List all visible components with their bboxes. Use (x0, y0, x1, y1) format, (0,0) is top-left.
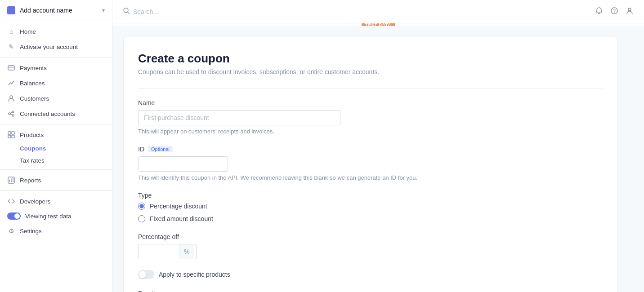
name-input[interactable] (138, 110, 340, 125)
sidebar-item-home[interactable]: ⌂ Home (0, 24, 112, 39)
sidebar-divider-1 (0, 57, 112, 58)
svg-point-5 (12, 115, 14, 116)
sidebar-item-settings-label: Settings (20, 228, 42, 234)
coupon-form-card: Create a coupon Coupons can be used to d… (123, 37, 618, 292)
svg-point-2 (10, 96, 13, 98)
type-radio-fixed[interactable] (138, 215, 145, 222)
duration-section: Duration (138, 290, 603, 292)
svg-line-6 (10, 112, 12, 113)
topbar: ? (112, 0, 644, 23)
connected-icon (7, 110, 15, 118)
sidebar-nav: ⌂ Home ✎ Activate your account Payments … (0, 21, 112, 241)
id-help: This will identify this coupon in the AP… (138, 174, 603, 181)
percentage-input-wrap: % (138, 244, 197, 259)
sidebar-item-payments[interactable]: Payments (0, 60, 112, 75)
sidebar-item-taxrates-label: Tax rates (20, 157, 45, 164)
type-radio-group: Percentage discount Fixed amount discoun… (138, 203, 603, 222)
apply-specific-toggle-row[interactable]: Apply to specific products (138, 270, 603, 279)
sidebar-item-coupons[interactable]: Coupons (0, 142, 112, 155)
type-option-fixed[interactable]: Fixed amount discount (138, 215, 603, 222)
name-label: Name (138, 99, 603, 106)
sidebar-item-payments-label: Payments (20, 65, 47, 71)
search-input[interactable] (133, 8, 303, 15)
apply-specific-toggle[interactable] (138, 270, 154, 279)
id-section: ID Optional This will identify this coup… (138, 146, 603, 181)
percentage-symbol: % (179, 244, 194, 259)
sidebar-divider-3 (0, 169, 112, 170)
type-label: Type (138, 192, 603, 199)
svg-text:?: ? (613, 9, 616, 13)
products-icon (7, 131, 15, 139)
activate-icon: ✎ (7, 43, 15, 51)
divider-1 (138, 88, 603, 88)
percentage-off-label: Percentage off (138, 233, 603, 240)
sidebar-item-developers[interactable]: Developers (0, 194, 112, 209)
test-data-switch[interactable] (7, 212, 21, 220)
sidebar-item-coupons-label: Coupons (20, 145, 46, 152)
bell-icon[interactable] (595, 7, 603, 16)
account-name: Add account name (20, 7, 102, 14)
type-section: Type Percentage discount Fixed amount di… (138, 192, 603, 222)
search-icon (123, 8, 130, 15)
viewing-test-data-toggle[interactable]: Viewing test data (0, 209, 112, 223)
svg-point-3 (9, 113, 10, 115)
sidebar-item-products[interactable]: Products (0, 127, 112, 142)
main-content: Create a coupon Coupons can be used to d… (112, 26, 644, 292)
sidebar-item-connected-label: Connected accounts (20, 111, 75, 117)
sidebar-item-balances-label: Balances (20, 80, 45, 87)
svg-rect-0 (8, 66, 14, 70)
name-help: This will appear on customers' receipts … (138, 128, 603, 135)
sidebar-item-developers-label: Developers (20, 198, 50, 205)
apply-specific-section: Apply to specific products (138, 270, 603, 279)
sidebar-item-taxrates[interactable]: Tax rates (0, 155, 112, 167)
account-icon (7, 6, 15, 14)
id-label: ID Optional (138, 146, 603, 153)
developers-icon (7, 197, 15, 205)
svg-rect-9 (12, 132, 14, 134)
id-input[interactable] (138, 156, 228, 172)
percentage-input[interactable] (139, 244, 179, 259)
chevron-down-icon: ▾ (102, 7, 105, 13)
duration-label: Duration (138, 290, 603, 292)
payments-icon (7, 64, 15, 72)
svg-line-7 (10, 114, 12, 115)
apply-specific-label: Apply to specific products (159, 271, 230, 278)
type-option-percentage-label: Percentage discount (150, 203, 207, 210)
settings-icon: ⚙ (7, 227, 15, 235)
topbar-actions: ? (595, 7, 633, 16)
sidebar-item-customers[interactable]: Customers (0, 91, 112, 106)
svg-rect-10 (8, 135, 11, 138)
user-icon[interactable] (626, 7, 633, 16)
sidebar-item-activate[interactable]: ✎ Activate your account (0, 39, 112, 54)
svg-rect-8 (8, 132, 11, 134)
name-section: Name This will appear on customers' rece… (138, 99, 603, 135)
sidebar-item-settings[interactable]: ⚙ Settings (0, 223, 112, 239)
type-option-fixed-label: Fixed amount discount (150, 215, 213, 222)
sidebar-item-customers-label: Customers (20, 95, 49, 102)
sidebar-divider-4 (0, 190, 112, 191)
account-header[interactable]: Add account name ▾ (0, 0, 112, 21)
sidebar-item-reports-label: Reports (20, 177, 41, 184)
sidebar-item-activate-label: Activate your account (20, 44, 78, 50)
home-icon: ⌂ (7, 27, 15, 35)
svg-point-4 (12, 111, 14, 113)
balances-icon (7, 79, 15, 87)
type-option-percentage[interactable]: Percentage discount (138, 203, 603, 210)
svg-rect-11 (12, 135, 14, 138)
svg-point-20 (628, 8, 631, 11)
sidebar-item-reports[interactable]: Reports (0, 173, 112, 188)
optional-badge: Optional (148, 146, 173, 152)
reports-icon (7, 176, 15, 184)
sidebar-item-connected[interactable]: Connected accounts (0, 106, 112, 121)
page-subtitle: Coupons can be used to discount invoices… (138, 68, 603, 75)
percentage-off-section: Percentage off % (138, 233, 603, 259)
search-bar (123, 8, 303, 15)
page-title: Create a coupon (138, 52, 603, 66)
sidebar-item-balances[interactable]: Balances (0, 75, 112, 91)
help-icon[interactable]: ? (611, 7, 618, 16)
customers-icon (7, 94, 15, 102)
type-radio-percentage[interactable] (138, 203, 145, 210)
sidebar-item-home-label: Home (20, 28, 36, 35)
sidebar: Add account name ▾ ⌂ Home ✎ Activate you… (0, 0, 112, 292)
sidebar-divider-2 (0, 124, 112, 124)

...

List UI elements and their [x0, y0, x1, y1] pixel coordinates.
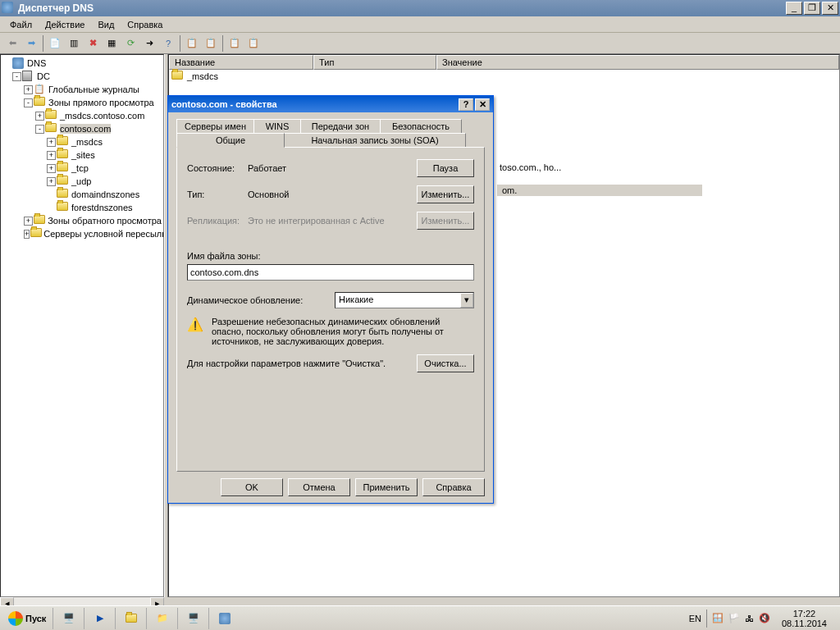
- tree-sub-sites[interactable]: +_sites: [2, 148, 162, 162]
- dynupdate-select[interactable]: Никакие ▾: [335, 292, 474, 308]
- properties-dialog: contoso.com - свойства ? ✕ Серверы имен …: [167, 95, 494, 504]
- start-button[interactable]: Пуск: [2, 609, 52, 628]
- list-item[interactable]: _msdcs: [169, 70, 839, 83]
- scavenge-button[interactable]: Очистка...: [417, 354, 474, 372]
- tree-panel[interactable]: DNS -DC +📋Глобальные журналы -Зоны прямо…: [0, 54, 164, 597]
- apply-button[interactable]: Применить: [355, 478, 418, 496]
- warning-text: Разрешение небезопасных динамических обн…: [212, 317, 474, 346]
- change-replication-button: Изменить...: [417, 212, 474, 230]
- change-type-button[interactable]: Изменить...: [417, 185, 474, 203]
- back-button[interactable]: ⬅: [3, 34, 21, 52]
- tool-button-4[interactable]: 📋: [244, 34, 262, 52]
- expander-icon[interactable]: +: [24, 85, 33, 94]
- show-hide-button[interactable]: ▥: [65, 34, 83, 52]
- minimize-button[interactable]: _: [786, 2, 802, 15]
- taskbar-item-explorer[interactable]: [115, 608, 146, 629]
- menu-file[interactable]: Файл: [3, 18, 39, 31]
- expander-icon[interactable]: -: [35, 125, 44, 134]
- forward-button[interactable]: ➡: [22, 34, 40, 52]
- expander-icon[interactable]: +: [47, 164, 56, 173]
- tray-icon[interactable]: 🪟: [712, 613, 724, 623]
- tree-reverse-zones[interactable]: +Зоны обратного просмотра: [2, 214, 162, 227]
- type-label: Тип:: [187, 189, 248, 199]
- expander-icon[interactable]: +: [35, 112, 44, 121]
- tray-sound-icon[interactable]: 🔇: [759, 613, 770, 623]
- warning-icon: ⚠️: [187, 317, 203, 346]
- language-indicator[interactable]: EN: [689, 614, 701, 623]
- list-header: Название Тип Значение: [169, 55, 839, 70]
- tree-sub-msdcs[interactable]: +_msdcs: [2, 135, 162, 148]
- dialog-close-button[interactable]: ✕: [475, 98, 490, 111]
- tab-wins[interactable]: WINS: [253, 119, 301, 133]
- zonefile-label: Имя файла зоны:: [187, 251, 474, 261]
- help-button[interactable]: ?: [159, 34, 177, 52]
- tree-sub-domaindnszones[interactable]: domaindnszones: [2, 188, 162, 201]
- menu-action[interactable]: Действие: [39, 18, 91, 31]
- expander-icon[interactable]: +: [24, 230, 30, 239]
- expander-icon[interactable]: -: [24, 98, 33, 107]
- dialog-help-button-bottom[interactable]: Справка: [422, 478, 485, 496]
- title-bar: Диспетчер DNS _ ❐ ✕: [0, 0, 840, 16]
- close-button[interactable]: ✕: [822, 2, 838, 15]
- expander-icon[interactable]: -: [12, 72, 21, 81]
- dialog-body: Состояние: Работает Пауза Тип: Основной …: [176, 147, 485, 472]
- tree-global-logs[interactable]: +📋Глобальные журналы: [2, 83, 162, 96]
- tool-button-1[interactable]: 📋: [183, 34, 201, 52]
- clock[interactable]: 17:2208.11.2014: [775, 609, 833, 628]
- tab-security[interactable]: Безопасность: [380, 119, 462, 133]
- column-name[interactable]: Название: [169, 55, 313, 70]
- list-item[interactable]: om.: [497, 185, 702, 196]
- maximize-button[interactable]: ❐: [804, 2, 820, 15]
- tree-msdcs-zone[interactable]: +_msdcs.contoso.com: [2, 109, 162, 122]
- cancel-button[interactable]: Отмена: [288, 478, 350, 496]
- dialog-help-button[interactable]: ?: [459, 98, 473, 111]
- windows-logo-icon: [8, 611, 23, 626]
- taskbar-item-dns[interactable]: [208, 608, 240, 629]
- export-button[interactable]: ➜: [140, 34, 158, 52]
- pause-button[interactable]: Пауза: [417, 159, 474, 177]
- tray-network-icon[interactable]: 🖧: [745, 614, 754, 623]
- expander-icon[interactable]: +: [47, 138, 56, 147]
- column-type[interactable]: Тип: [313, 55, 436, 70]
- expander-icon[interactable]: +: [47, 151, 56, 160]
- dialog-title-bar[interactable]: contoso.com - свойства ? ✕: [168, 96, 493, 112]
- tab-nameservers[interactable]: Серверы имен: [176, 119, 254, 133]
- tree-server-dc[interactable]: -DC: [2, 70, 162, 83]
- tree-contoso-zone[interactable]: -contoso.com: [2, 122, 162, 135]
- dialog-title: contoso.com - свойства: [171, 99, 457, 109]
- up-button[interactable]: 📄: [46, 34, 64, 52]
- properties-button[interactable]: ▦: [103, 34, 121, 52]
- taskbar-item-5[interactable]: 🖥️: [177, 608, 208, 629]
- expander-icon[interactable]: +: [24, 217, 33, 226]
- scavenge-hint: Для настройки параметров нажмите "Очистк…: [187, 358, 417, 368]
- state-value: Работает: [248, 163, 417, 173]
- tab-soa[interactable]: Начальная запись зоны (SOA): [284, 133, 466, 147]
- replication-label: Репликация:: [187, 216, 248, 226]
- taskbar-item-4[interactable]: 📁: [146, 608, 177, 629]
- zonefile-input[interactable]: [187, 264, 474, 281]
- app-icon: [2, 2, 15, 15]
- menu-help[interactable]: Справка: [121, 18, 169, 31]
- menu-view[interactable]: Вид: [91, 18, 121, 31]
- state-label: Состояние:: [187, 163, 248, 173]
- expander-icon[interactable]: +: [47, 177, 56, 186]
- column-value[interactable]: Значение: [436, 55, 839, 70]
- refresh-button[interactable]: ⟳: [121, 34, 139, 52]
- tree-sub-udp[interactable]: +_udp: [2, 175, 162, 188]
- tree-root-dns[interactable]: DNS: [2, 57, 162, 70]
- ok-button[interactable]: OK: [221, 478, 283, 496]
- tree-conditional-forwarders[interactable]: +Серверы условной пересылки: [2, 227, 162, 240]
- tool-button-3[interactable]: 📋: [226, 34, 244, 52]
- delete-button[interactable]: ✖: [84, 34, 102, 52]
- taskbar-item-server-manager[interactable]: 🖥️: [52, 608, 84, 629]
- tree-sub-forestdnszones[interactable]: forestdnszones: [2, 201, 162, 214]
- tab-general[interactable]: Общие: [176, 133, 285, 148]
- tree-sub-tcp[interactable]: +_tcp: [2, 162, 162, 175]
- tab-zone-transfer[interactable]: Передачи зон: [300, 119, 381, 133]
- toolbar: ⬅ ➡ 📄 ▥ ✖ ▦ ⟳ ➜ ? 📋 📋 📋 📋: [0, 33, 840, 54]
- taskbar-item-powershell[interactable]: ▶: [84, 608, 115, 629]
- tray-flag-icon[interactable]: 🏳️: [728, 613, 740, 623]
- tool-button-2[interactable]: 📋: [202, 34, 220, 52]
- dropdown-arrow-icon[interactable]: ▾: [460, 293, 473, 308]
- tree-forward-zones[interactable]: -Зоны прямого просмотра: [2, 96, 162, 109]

* * *

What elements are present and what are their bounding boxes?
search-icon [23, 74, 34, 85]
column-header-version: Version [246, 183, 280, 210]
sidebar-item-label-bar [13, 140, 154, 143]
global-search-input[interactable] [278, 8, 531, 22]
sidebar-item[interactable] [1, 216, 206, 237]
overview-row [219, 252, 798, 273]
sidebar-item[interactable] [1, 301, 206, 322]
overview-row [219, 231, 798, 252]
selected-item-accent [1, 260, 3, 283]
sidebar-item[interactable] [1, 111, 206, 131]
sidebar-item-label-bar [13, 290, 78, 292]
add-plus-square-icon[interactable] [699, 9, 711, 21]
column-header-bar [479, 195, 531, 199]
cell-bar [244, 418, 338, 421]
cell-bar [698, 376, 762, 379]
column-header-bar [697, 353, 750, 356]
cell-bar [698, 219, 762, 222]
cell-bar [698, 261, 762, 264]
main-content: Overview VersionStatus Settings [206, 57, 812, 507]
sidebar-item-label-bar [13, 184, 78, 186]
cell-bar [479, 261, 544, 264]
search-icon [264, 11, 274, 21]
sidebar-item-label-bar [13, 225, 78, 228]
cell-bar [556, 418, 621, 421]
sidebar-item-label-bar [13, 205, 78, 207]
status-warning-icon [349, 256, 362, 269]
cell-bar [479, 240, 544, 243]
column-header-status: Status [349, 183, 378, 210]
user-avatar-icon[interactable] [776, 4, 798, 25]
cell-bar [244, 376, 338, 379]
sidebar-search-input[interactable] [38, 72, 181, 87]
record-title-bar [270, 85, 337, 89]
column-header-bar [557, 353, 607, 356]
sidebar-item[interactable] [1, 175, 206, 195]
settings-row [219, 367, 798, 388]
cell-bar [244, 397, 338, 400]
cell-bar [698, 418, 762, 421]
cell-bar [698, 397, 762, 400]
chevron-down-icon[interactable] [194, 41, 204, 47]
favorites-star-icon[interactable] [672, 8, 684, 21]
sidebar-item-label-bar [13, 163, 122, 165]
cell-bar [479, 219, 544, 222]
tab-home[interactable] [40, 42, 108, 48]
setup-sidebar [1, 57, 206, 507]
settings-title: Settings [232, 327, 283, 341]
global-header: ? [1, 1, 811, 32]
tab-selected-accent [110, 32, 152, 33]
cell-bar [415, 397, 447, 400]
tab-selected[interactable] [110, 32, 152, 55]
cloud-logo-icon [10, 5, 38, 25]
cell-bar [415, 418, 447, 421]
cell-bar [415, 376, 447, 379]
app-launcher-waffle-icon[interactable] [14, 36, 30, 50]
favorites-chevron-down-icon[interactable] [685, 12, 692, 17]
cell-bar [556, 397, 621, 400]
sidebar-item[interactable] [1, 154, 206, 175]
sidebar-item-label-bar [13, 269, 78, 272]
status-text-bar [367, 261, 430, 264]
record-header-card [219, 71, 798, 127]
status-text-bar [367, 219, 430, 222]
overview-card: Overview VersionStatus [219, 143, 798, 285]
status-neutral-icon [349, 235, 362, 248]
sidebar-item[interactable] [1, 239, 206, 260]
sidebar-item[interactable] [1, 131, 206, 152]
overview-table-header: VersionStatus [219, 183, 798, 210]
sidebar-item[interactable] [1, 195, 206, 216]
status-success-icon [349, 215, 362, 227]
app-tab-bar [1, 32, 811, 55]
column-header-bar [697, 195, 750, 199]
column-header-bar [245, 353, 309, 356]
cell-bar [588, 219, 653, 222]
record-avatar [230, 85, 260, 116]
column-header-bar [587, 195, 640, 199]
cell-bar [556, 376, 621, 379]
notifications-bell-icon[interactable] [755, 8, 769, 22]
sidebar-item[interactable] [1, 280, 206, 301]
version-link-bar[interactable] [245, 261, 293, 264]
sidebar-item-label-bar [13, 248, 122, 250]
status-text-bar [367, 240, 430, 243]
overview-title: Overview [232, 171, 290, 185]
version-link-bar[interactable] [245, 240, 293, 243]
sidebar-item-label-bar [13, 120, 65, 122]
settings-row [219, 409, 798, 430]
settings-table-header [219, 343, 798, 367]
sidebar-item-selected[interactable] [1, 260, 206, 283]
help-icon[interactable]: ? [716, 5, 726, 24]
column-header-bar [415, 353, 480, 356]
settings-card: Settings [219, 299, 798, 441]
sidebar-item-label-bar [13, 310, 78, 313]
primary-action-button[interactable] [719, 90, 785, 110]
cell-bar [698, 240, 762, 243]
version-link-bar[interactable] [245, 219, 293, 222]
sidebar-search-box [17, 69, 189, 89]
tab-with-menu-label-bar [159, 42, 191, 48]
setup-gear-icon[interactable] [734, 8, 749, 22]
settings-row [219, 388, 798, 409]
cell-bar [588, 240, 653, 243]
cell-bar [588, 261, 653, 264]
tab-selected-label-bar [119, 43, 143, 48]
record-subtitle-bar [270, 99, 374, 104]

§ Task instructions
Please show the lines of the material that contain the string "test".

§ Task answer
test-data-switch[interactable] (7, 212, 21, 220)
viewing-test-data-toggle[interactable]: Viewing test data (0, 209, 112, 223)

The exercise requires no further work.